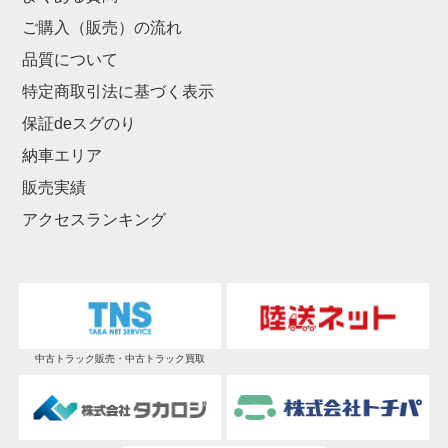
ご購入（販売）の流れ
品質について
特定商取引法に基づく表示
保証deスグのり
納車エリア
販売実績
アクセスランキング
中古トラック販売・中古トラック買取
◇ ◇ ◇
Each entry shown above must be quoted exactly, with its pictures left out.

ご購入（販売）の流れ
品質について
特定商取引法に基づく表示
保証deスグのり
納車エリア
販売実績
アクセスランキング
中古トラック販売・中古トラック買取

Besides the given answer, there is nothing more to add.